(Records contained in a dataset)
........

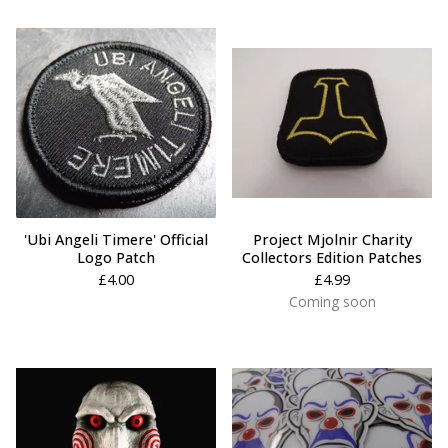
'Ubi Angeli Timere' Official
Project Mjolnir Charity
Logo Patch
Collectors Edition Patches
£
4.00
£
4.99
Coming soon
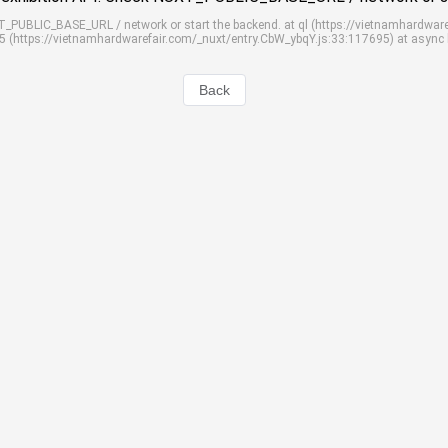
UXT_PUBLIC_BASE_URL / network or start the backend. at ql (https://vietnamhardwar
S5 (https://vietnamhardwarefair.com/_nuxt/entry.CbW_ybqY.js:33:117695) at async
Back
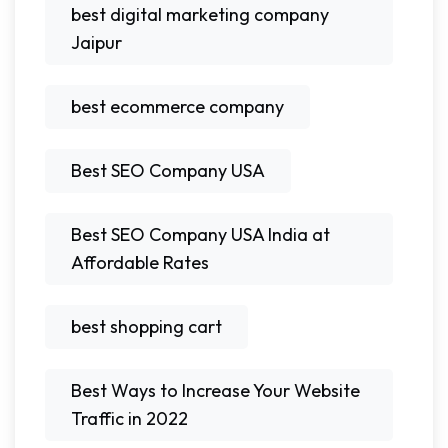
best digital marketing company
Jaipur
best ecommerce company
Best SEO Company USA
Best SEO Company USA India at
Affordable Rates
best shopping cart
Best Ways to Increase Your Website
Traffic in 2022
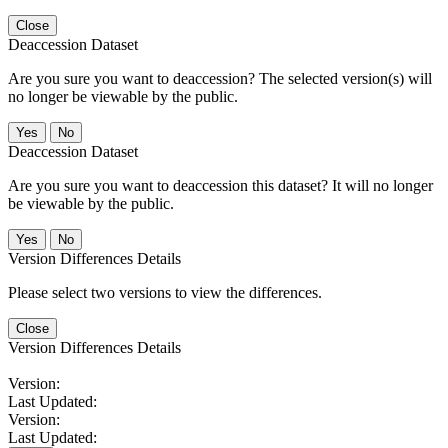
Close
Deaccession Dataset
Are you sure you want to deaccession? The selected version(s) will
no longer be viewable by the public.
No
Deaccession Dataset
Are you sure you want to deaccession this dataset? It will no longer
be viewable by the public.
No
Version Differences Details
Please select two versions to view the differences.
Close
Version Differences Details
Version:
Last Updated:
Version:
Last Updated:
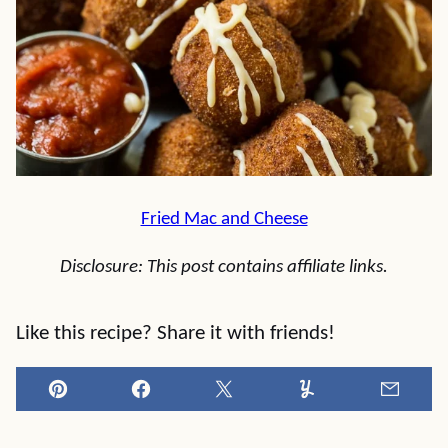
Fried Mac and Cheese
Disclosure: This post contains affiliate links.
Like this recipe? Share it with friends!
Pin
Facebook
Tweet
Yummly
Email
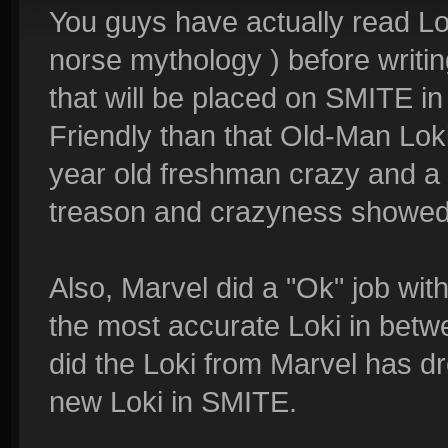
You guys have actually read Loki
norse mythology ) before writing 
that will be placed on SMITE i
Friendly than that Old-Man Loki
year old freshman crazy and a 
treason and crazyness showed b
Also, Marvel did a "Ok" job with
the most accurate Loki in betw
did the Loki from Marvel has dr
new Loki in SMITE.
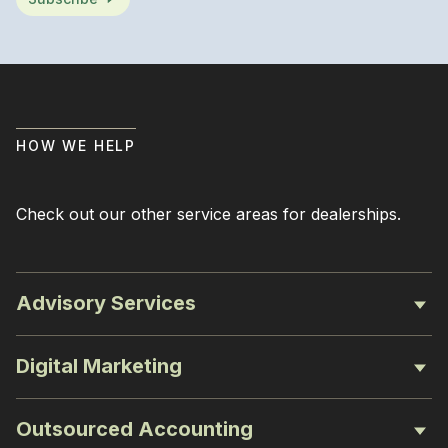
HOW WE HELP
Check out our other service areas for dealerships.
Advisory Services
Digital Marketing
Outsourced Accounting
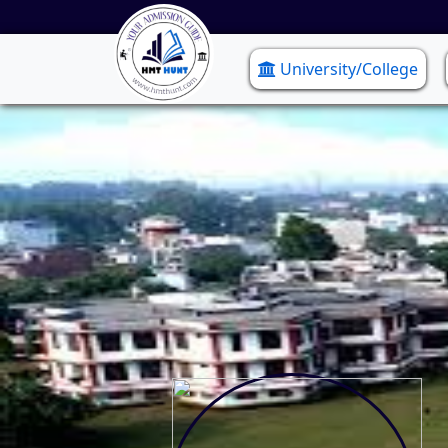
University/College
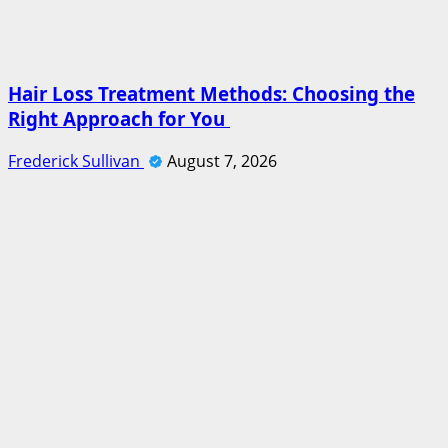
Hair Loss Treatment Methods: Choosing the
Right Approach for You
Frederick Sullivan
August 7, 2026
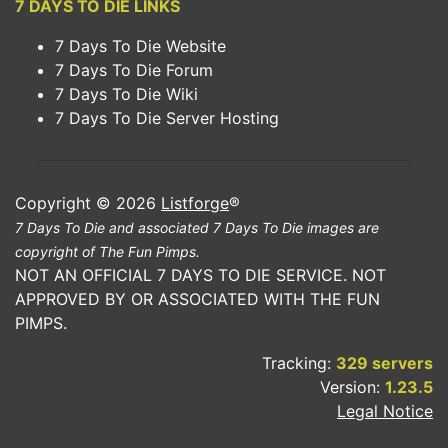
7 DAYS TO DIE LINKS
7 Days To Die Website
7 Days To Die Forum
7 Days To Die Wiki
7 Days To Die Server Hosting
Copyright © 2026
Listforge
®
7 Days To Die and associated 7 Days To Die images are
copyright of The Fun Pimps.
NOT AN OFFICIAL 7 DAYS TO DIE SERVICE. NOT
APPROVED BY OR ASSOCIATED WITH THE FUN
PIMPS.
Tracking:
329 servers
Version:
1.23.5
Legal Notice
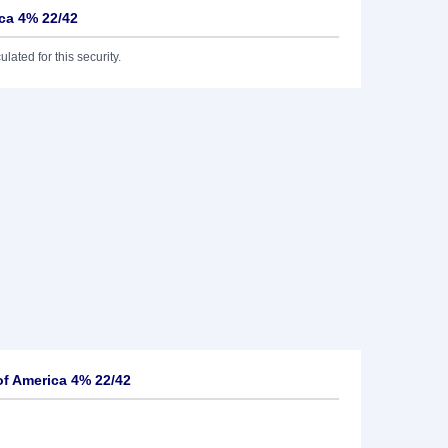
ica 4% 22/42
lated for this security.
of America 4% 22/42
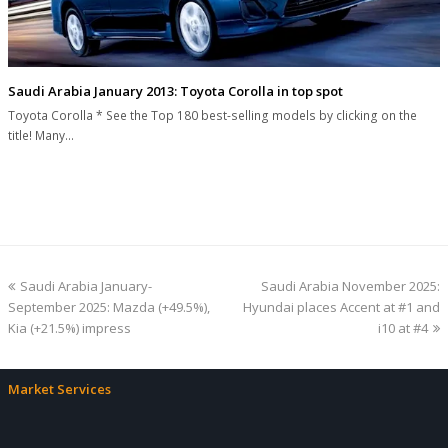
Saudi Arabia January 2013: Toyota Corolla in top spot
Toyota Corolla * See the Top 180 best-selling models by clicking on the
title! Many…
previous
next
Saudi Arabia January-
Saudi Arabia November 2025:
post:
post:
September 2025: Mazda (+49.5%),
Hyundai places Accent at #1 and
Kia (+21.5%) impress
i10 at #4
Market Services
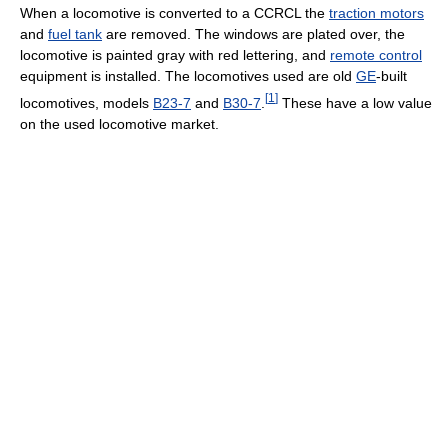
When a locomotive is converted to a CCRCL the
traction motors
and
fuel tank
are removed. The windows are plated over, the
locomotive is painted gray with red lettering, and
remote control
equipment is installed. The locomotives used are old
GE
-built
[
1
]
locomotives, models
B23-7
and
B30-7
.
These have a low value
on the used locomotive market.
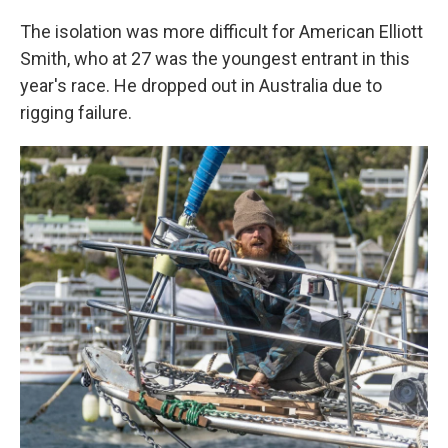
The isolation was more difficult for American Elliott
Smith, who at 27 was the youngest entrant in this
year's race. He dropped out in Australia due to
rigging failure.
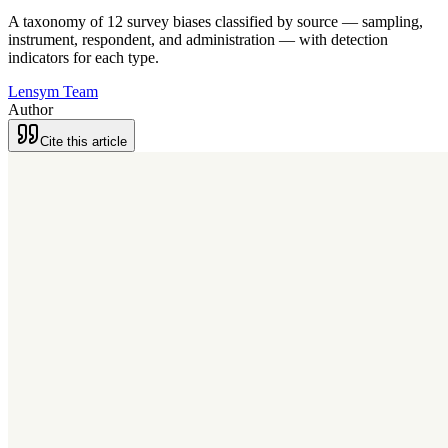
A taxonomy of 12 survey biases classified by source — sampling,
instrument, respondent, and administration — with detection
indicators for each type.
Lensym Team
Author
Cite this article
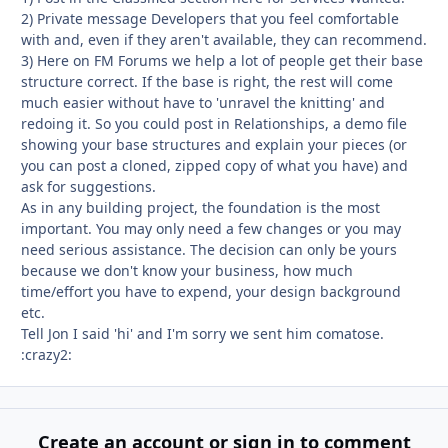
2) Private message Developers that you feel comfortable
with and, even if they aren't available, they can recommend.
3) Here on FM Forums we help a lot of people get their base
structure correct. If the base is right, the rest will come
much easier without have to 'unravel the knitting' and
redoing it. So you could post in Relationships, a demo file
showing your base structures and explain your pieces (or
you can post a cloned, zipped copy of what you have) and
ask for suggestions.
As in any building project, the foundation is the most
important. You may only need a few changes or you may
need serious assistance. The decision can only be yours
because we don't know your business, how much
time/effort you have to expend, your design background
etc.
Tell Jon I said 'hi' and I'm sorry we sent him comatose.
:crazy2:
Create an account or sign in to comment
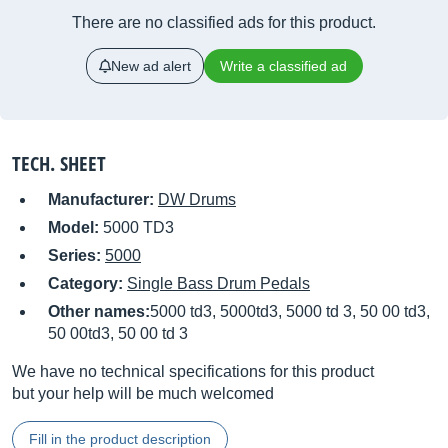
There are no classified ads for this product.
New ad alert
Write a classified ad
TECH. SHEET
Manufacturer:
DW Drums
Model:
5000 TD3
Series:
5000
Category:
Single Bass Drum Pedals
Other names:
5000 td3, 5000td3, 5000 td 3, 50 00 td3,
50 00td3, 50 00 td 3
We have no technical specifications for this product
but your help will be much welcomed
Fill in the product description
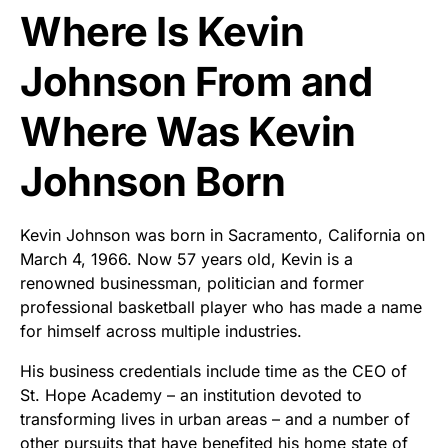
Where Is Kevin
Johnson From and
Where Was Kevin
Johnson Born
Kevin Johnson was born in Sacramento, California on
March 4, 1966. Now 57 years old, Kevin is a
renowned businessman, politician and former
professional basketball player who has made a name
for himself across multiple industries.
His business credentials include time as the CEO of
St. Hope Academy – an institution devoted to
transforming lives in urban areas – and a number of
other pursuits that have benefited his home state of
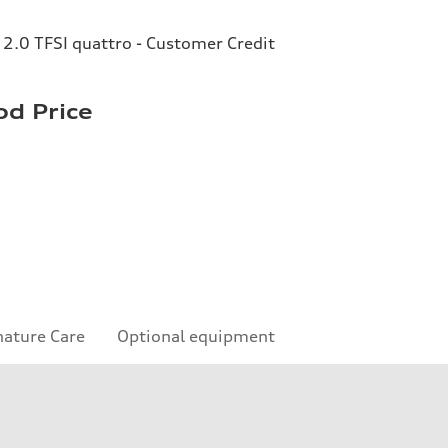
2.0 TFSI quattro - Customer Credit
d Price
nature Care
Optional equipment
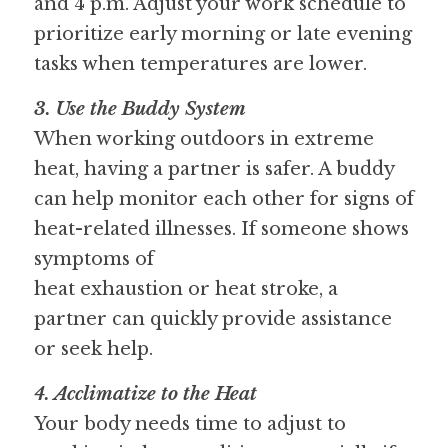
and 4 p.m. Adjust your work schedule to 
prioritize early morning or late evening 
tasks when temperatures are lower.
3. Use the Buddy System
When working outdoors in extreme 
heat, having a partner is safer. A buddy 
can help monitor each other for signs of 
heat-related illnesses. If someone shows 
symptoms of
heat exhaustion or heat stroke, a 
partner can quickly provide assistance 
or seek help.
4. Acclimatize to the Heat
Your body needs time to adjust to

........

## To do
We ask that the entries above be copied exactly, with the pictures omitted.

## Result for this task
'Ubi Angeli Timere' Official
Project Mjolnir Charity
Logo Patch
Collectors Edition Patches
£
4.00
£
4.99
Coming soon
UXT_PUBLIC_BASE_URL / network or start the backend. at ql (https://vietnamhardwar
S5 (https://vietnamhardwarefair.com/_nuxt/entry.CbW_ybqY.js:33:117695) at async
Back
best digital marketing company
Jaipur
best ecommerce company
Best SEO Company USA
Best SEO Company USA India at
Affordable Rates
best shopping cart
Best Ways to Increase Your Website
Traffic in 2022
Close
Deaccession Dataset
Are you sure you want to deaccession? The selected version(s) will
no longer be viewable by the public.
No
Deaccession Dataset
Are you sure you want to deaccession this dataset? It will no longer
be viewable by the public.
No
Version Differences Details
Please select two versions to view the differences.
Close
Version Differences Details
Version:
Last Updated:
Version:
Last Updated:
Fried Mac and Cheese
Disclosure: This post contains affiliate links.
Like this recipe? Share it with friends!
Pin
Facebook
Tweet
Yummly
Email
You guys have actually read Loki
norse mythology ) before writing 
that will be placed on SMITE i
Friendly than that Old-Man Loki
year old freshman crazy and a 
treason and crazyness showed b
Also, Marvel did a "Ok" job with
the most accurate Loki in betw
did the Loki from Marvel has dr
new Loki in SMITE.
HOW WE HELP
Check out our other service areas for dealerships.
Advisory Services
Digital Marketing
Outsourced Accounting
University/College
Hair Loss Treatment Methods: Choosing the
Right Approach for You
Frederick Sullivan
August 7, 2026
7 DAYS TO DIE LINKS
7 Days To Die Website
7 Days To Die Forum
7 Days To Die Wiki
7 Days To Die Server Hosting
Copyright © 2026
Listforge
®
7 Days To Die and associated 7 Days To Die images are
copyright of The Fun Pimps.
NOT AN OFFICIAL 7 DAYS TO DIE SERVICE. NOT
APPROVED BY OR ASSOCIATED WITH THE FUN
PIMPS.
Tracking:
329 servers
Version:
1.23.5
Legal Notice
ica 4% 22/42
lated for this security.
of America 4% 22/42
Saudi Arabia January 2013: Toyota Corolla in top spot
Toyota Corolla * See the Top 180 best-selling models by clicking on the
title! Many…
previous
next
Saudi Arabia January-
Saudi Arabia November 2025:
post:
post:
September 2025: Mazda (+49.5%),
Hyundai places Accent at #1 and
Kia (+21.5%) impress
i10 at #4
Market Services
When a locomotive is converted to a CCRCL the
traction motors
and
fuel tank
are removed. The windows are plated over, the
locomotive is painted gray with red lettering, and
remote control
equipment is installed. The locomotives used are old
GE
-built
[
1
]
locomotives, models
B23-7
and
B30-7
.
These have a low value
on the used locomotive market.
The isolation was more difficult for American Elliott
Smith, who at 27 was the youngest entrant in this
year's race. He dropped out in Australia due to
rigging failure.
A taxonomy of 12 survey biases classified by source — sampling,
instrument, respondent, and administration — with detection
indicators for each type.
Lensym Team
Author
Cite this article
2) Private message Developers that you feel comfortable
with and, even if they aren't available, they can recommend.
3) Here on FM Forums we help a lot of people get their base
structure correct. If the base is right, the rest will come
much easier without have to 'unravel the knitting' and
redoing it. So you could post in Relationships, a demo file
showing your base structures and explain your pieces (or
you can post a cloned, zipped copy of what you have) and
ask for suggestions.
As in any building project, the foundation is the most
important. You may only need a few changes or you may
need serious assistance. The decision can only be yours
because we don't know your business, how much
time/effort you have to expend, your design background
etc.
Tell Jon I said 'hi' and I'm sorry we sent him comatose.
:crazy2:
Create an account or sign in to comment
There are no classified ads for this product.
New ad alert
Write a classified ad
TECH. SHEET
Manufacturer:
DW Drums
Model:
5000 TD3
Series:
5000
Category:
Single Bass Drum Pedals
Other names:
5000 td3, 5000td3, 5000 td 3, 50 00 td3,
50 00td3, 50 00 td 3
We have no technical specifications for this product
but your help will be much welcomed
Fill in the product description
Where Is Kevin
Johnson From and
Where Was Kevin
Johnson Born
Kevin Johnson was born in Sacramento, California on
March 4, 1966. Now 57 years old, Kevin is a
renowned businessman, politician and former
professional basketball player who has made a name
for himself across multiple industries.
His business credentials include time as the CEO of
St. Hope Academy – an institution devoted to
transforming lives in urban areas – and a number of
other pursuits that have benefited his home state of
2.0 TFSI quattro - Customer Credit
d Price
nature Care
Optional equipment
and 4 p.m. Adjust your work schedule to 
prioritize early morning or late evening 
tasks when temperatures are lower.
3. Use the Buddy System
When working outdoors in extreme 
heat, having a partner is safer. A buddy 
can help monitor each other for signs of 
heat-related illnesses. If someone shows 
symptoms of
heat exhaustion or heat stroke, a 
partner can quickly provide assistance 
or seek help.
4. Acclimatize to the Heat
Your body needs time to adjust to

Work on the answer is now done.